Lignans have a weak oestrogen-like activity and in humans 7-hydroxymatairesinol is converted into a mammalian lignan called enterolactone. Epidemiological studies have linked enterolactone to a reduced risk of certain hormone-related health conditions including breast cancer and cardiovascular disease.

"Also in view of its well-established tolerability and bioavailability, hydroxmatairesinol represents a viable dietary supplement providing a suitable source for endogenous entrolactone that, in turn, may play a role in the promotion of prostate health,"​ concluded Cosentino.

Over half a million men worldwide are diagnosed with prostate cancer every year, with over 200,000 deaths from the disease.

The new study, which has not been seen by and is yet to be published in a peer-reviewed journal, investigated the effects of enterolactone (70-100 micromoles) or hydroxymatairesinol (70-100 micromoless) on human androgen-dependent prostate cancer cells lines for 48 hours. Estradiol (100 micromoles) and the cytotoxic agent cycloheximide (10 micromoles) were used as the experimental controls.

The results are reported to show that both enterolactone and hydroxymatairesinol increased programmed cell death (apoptosis) in a dose-dependent manner. Enterolactone is said to be two times as effective as hydroxymatairesinol in this experiment but less than half that of cycloheximide and estradiol.
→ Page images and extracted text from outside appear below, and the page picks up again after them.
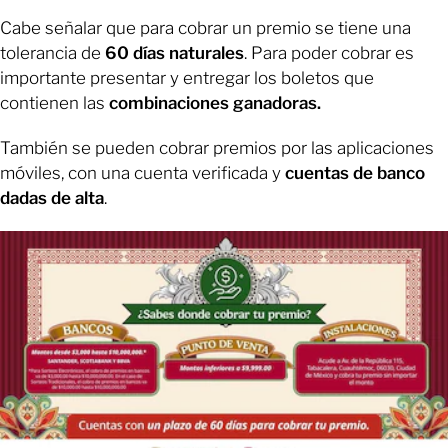
Cabe señalar que para cobrar un premio se tiene una
tolerancia de
60 días naturales
. Para poder cobrar es
importante presentar y entregar los boletos que
contienen las
combinaciones ganadoras.
También se pueden cobrar premios por las aplicaciones
móviles, con una cuenta verificada y
cuentas de banco
dadas de alta
.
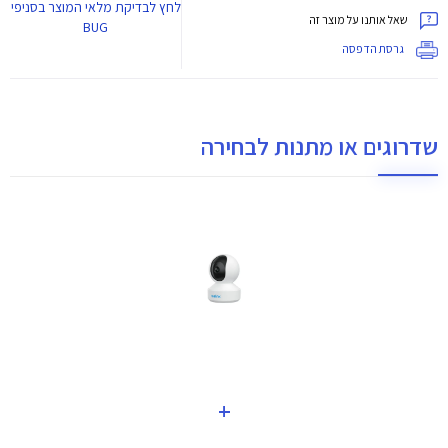
לחץ
לבדיקת מלאי המוצר בסניפי
שאל אותנו על מוצר זה
BUG
גרסת הדפסה
שדרוגים או מתנות לבחירה
+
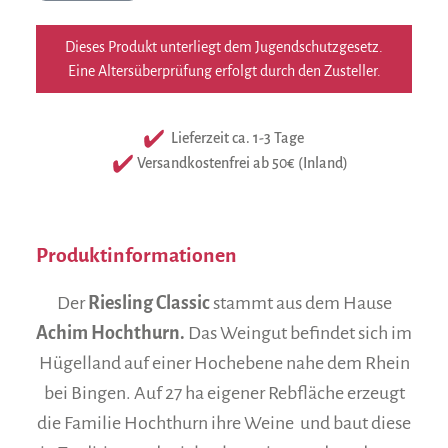
Dieses Produkt unterliegt dem Jugendschutzgesetz.
Eine Altersüberprüfung erfolgt durch den Zusteller.
Lieferzeit ca. 1-3 Tage
Versandkostenfrei ab 50€ (Inland)
Produktinformationen
Der
Riesling Classic
stammt aus dem Hause
Achim Hochthurn.
Das Weingut befindet sich im
Hügelland auf einer Hochebene nahe dem Rhein
bei Bingen. Auf 27 ha eigener Rebfläche erzeugt
die Familie Hochthurn ihre Weine und baut diese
"These results indicate that, in-vitro, the viability of human prostate cancer cells is impaired by the lignans enterolactone and, to a lesser extent, hydroxymatairesinol. The effect is, however, milder than that of an established cytotoxic agent such as cycloheximide,"​ said Cosentino.

Robin Ward, vice president of marketing for Linnea, told "The study was completed last week and build on the state of the art regarding the pharmacology of lignans and the active metabolite enterolactone."

Cosentino and his researchers propose that the mechanism is likely to be via an oestrogen-like action.

"This is the first study showing the ability of enterolactone and hydroxymatairesinol to modify the intracellular balance between pro- and anti-apoptotic proteins, an action which likely contributes to the overall pro-apoptotic effect of both lignans.

Such an action is, however, exerted at concentrations that are several tenfold lower than those affecting cell viability, suggesting that additional mechanisms are involved in the final pro-apoptotic effect,"​ said Cosentino.

Since obtaining the rights to commercialise the HMRlignan in early 2005, the company has been active in sponsoring studies for different health conditions, including the menopause, bone health, heart health, and protection against breast and prostate cancer.

"The results provide data that supports the hypothesis that lignans support prostate health. The the next step is an animal model looking at the capacity of HMRlignan to reduce prostate size. The eventual target is a human study looking at capacity of Norwegian spruce lignans to address the urological symptomology of BPH [benign prostate hyperplasia],"​ said Ward.